A mesmerising, double-sided window into the ‘programmed’ paintings of two radical 20th-century Italian artists, Lucia Di Luciano & Giovanni Pizzo, featuring never-before-seen works.
To celebrate their unique contributions to abstract art which went unrecognised for decades, Lucia Di Luciano & Giovanni Pizzo: Selected Works charts the artists’ creative evolution with paintings ranging from the ‘60s through now, focusing on new works. This vibrant progression illuminates their movement from a strict practice guided by mathematical computations and permutations in black and white, through wilder experimentations in colour. Throughout their working lives, Lucia and Giovanni were devoted to their daily painting practice, creating a rich archive; for the first time, this collection presents their work together in a single volume. They worked under the same roof in studios separated by a concrete wall. Presented in dos-à-dos binding, Lucia Di Luciano & Giovanni Pizzo offers two books in one with the division of the sides of the book recalling their artistic environment.
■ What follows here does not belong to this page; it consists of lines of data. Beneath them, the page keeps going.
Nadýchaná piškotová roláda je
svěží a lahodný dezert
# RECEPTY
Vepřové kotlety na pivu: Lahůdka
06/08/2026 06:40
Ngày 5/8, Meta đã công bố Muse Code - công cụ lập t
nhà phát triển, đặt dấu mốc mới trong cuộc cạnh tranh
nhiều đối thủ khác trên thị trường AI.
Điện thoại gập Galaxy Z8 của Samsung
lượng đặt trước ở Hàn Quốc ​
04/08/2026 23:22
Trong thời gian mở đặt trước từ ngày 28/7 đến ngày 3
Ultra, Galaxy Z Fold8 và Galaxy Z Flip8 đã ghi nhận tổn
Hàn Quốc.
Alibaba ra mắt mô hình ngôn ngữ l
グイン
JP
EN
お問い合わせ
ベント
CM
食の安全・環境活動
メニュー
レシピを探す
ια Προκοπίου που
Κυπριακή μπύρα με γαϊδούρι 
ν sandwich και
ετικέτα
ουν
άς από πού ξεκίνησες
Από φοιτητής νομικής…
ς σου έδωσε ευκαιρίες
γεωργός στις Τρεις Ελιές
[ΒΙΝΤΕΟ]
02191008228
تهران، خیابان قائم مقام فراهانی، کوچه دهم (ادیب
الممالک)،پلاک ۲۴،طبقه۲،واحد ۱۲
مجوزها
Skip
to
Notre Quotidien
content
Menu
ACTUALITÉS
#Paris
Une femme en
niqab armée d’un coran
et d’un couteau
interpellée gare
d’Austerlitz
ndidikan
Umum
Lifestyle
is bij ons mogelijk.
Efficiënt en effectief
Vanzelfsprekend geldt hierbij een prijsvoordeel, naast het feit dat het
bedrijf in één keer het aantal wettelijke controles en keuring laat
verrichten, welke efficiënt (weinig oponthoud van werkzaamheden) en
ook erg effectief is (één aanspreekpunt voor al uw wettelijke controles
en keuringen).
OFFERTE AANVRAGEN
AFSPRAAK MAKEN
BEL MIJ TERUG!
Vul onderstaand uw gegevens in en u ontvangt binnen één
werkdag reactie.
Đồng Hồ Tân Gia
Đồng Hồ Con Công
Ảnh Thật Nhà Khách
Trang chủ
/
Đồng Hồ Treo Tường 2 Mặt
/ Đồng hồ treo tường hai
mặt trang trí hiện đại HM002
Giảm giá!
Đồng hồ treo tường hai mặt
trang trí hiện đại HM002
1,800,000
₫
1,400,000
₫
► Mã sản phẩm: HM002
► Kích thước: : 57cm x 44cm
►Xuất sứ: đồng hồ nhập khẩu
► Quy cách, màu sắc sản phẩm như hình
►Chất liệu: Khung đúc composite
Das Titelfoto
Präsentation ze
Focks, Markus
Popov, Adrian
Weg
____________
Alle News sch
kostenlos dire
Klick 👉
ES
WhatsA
‘Lucia and Giovanni met amongst the easels of the life drawing class at the Academy in Villa Medici in 1956’, notes editor Fabio Cherstich in his introduction. One of Apartamento’s long-standing contributors, Fabio interviewed the artists in their home in Formello for Apartamento issue #31. His expert selection of paintings draws on a long-time friendship with the artists, exploring their varied periods and highlighting their incredibly productive and ever-experimental career. The book also includes an exclusive personal account by artist Nathalie Du Pasquier, and a lyric text by the late Giovanni; ‘Almost imperceptible is the fact that this species of cold geometric and mathematical process could manifest itself as a light lace, like a fabric made of the threads of imagination’. Lucia Di Luciano & Giovanni Pizzo is dedicated to his memory, conserving his incredible, poetic vision of their work; ‘Other times, swarms of little black squares resemble the shifting clouds of starlings in the September skies of Rome’.